### ASSIGNED TASK
From the first line to the last, write out the records exactly, leaving the pictures behind.

### Extracted page text data
==================================================
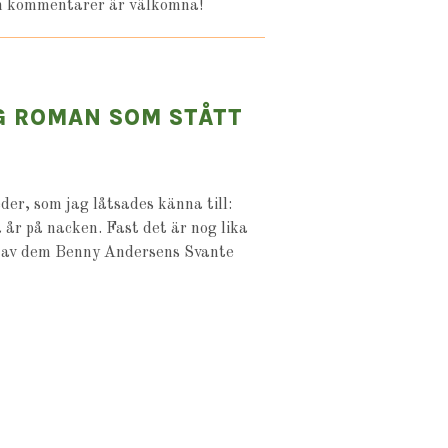
och kommentarer är välkomna!
G ROMAN SOM STÅTT
er, som jag låtsades känna till:
år på nacken. Fast det är nog lika
n av dem Benny Andersens Svante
==================================================
### EXPECTED OUTPUT
och kommentarer är välkomna!
G ROMAN SOM STÅTT
er, som jag låtsades känna till:
år på nacken. Fast det är nog lika
n av dem Benny Andersens Svante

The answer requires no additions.